You exec into a production pod and run apt-get install tcpdump. It works because the container runs as root. You just installed untracked software in a production container that'll disappear on next restart — and you've proven your security posture has holes.

Fix: Use kubectl debug with an ephemeral container. Run containers as non-root. Use readOnlyRootFilesystem: true.

12. Port-forward as a "fix"¶

Your ingress is broken so you kubectl port-forward to production. You close your laptop, the port-forward dies, and the "fix" disappears. Your coworker doesn't know the service is being held together by your terminal session.

Fix: Fix the actual routing. Port-forward is for debugging, not production traffic.

13. Ignoring `Evicted` pods¶

Evicted pods pile up. Hundreds of them. They don't consume resources, but they clutter kubectl get pods output, hide real problems, and eventually slow down the API server on large clusters.

Fix: Clean them up periodically: kubectl delete pods --field-selector status.phase=Failed -A. Investigate why evictions happen.

HPA Footguns¶

14. No resource requests on HPA target pods¶

You create an HPA targeting CPU utilization, but your pods have no resources.requests.cpu. HPA reports <unknown>/70% and never scales. HPA calculates utilization as currentUsage / request — no request means undefined.

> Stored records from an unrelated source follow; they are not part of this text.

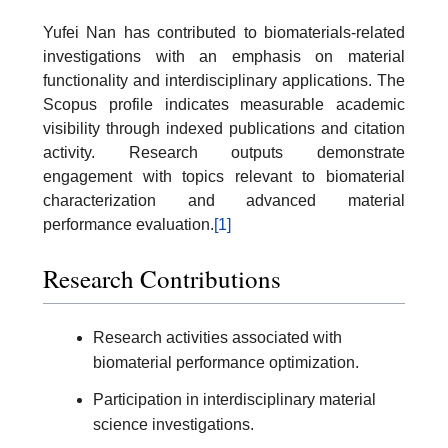
Yufei Nan has contributed to biomaterials-related
investigations with an emphasis on material
functionality and interdisciplinary applications. The
Scopus profile indicates measurable academic
visibility through indexed publications and citation
activity. Research outputs demonstrate
engagement with topics relevant to biomaterial
characterization and advanced material
performance evaluation.
[1]
Research Contributions
Research activities associated with
biomaterial performance optimization.
Participation in interdisciplinary material
science investigations.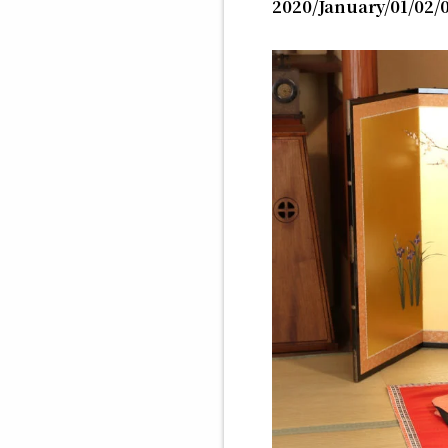
2020/January/01/02/0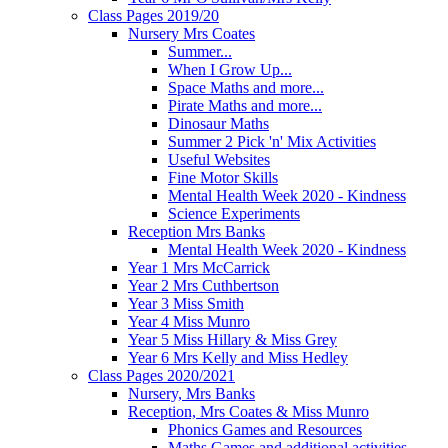
Class Pages 2019/20
Nursery Mrs Coates
Summer...
When I Grow Up...
Space Maths and more...
Pirate Maths and more...
Dinosaur Maths
Summer 2 Pick 'n' Mix Activities
Useful Websites
Fine Motor Skills
Mental Health Week 2020 - Kindness
Science Experiments
Reception Mrs Banks
Mental Health Week 2020 - Kindness
Year 1 Mrs McCarrick
Year 2 Mrs Cuthbertson
Year 3 Miss Smith
Year 4 Miss Munro
Year 5 Miss Hillary & Miss Grey
Year 6 Mrs Kelly and Miss Hedley
Class Pages 2020/2021
Nursery, Mrs Banks
Reception, Mrs Coates & Miss Munro
Phonics Games and Resources
Maths Games and additional activities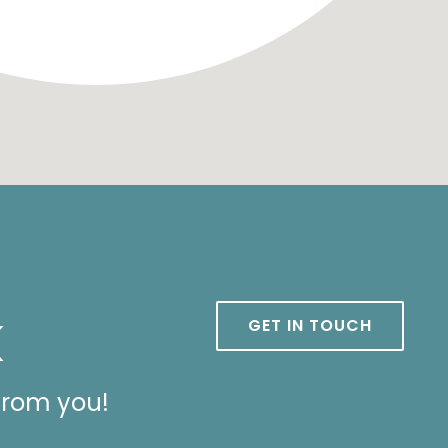
k
GET IN TOUCH
from you!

Fix: Always set resources.requests.cpu on pods targeted by HPA.

15. Using memory as the primary HPA scaling metric¶

You scale on memory utilization. The app allocates memory on startup and never releases it (JVM heap, Python objects). HPA scales up but never scales down.

Fix: Use CPU as the primary metric. Use memory only as a safety backstop.

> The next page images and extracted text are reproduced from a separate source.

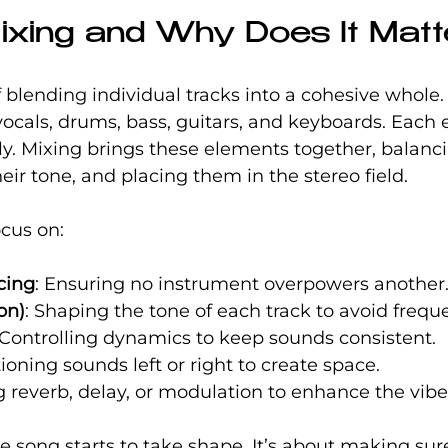
ixing and Why Does It Mat
of blending individual tracks into a cohesive whole
ocals, drums, bass, guitars, and keyboards. Each 
y. Mixing brings these elements together, balanci
heir tone, and placing them in the stereo field.
ocus on:
cing
: Ensuring no instrument overpowers another
on)
: Shaping the tone of each track to avoid frequ
 Controlling dynamics to keep sounds consistent.
tioning sounds left or right to create space.
g reverb, delay, or modulation to enhance the vibe
e song starts to take shape. It’s about making sure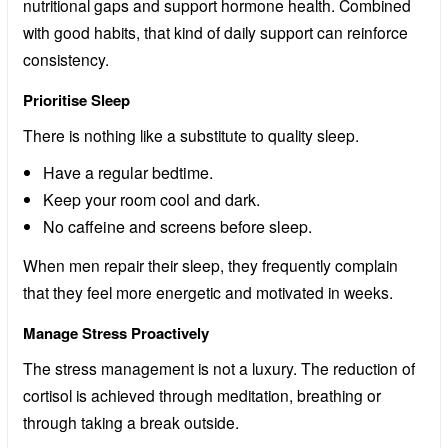
nutritional gaps and support hormone health. Combined
with good habits, that kind of daily support can reinforce
consistency.
Prioritise Sleep
There is nothing like a substitute to quality sleep.
Have a regular bedtime.
Keep your room cool and dark.
No caffeine and screens before sleep.
When men repair their sleep, they frequently complain
that they feel more energetic and motivated in weeks.
Manage Stress Proactively
The stress management is not a luxury. The reduction of
cortisol is achieved through meditation, breathing or
through taking a break outside.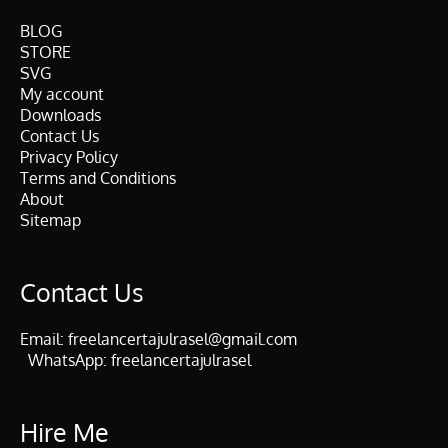
BLOG
STORE
SVG
My account
Downloads
Contact Us
Privacy Policy
Terms and Conditions
About
Sitemap
Contact Us
Email:
freelancertajulrasel@gmail.com
WhatsApp:
freelancertajulrasel
Hire Me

16. No stabilization window on HPA scale-down¶

You remove the default 5-minute scale-down stabilization. Traffic is bursty. The HPA flaps replicas up and down every minute.

Fix: Keep the default 300-second scale-down stabilization. For bursty workloads, increase to 600-900 seconds.

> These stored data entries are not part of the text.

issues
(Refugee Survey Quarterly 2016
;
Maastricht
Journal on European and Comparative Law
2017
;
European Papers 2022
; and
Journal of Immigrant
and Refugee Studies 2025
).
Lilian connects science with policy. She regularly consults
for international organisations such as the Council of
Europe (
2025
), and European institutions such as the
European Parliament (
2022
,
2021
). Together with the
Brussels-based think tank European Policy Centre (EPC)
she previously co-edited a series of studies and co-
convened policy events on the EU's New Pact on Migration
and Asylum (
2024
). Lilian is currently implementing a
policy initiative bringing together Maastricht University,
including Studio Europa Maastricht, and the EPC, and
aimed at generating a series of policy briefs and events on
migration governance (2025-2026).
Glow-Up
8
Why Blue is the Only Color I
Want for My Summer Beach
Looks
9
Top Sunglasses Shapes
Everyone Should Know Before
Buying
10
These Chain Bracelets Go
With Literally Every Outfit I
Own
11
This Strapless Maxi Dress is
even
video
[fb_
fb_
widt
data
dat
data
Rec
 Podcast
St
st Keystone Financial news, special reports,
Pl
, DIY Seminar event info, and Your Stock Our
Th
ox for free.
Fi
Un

17. HPA and manual scaling fighting¶

You kubectl scale deployment web --replicas=10 while an HPA is active. The HPA overwrites your change on its next 15-second sync cycle.

Fix: Delete the HPA first or set minReplicas = maxReplicas to freeze the count.

18. HPA and VPA targeting the same metric¶

Both HPA (scaling on CPU) and VPA (adjusting CPU requests) are active. They fight in a loop — VPA changes requests, HPA recomputes utilization, scales differently.

Fix: If HPA scales on CPU, do not let VPA adjust CPU requests. Use VPA for memory only, or in recommendation-only mode.

Probe Footguns¶

19. Checking dependency health in liveness probes¶

Your liveness endpoint calls the database. Database goes down for 30 seconds. Every pod fails liveness, restarts simultaneously, thundering-herds the database. Cascading restart storm.

Fix: Liveness should only check "is this process alive" — a trivial 200 with no dependencies. Put dependency checks in readiness only.

20. Same endpoint for liveness and readiness¶

Both probes point at /health which checks the database. Dependency failures trigger restarts instead of just removing traffic.

Fix: Use separate endpoints: /healthz for liveness (no dependencies), /ready for readiness (checks dependencies).

21. No startup probe on slow-starting applications¶

Your Java app takes 90 seconds to initialize. Liveness has a 30-second budget. The app is killed mid-startup. Permanent CrashLoopBackOff.

Fix: Add a startup probe with a generous budget: failureThreshold: 60, periodSeconds: 5 gives 300 seconds.

22. Timeout too short for GC pauses¶

JVM app has timeoutSeconds: 1 on liveness. A full GC pause takes 3 seconds. Three consecutive timeouts trigger a restart.

Fix: Set timeoutSeconds to at least 5 seconds for JVM applications.

23. Removing probes to "fix" restarts¶

Pods keep restarting due to liveness failures. You remove the probe. Restarts stop. The underlying issue (memory leak, deadlock) is now undetected.

Fix: Fix the root cause of probe failures. Only temporarily remove a probe during active debugging.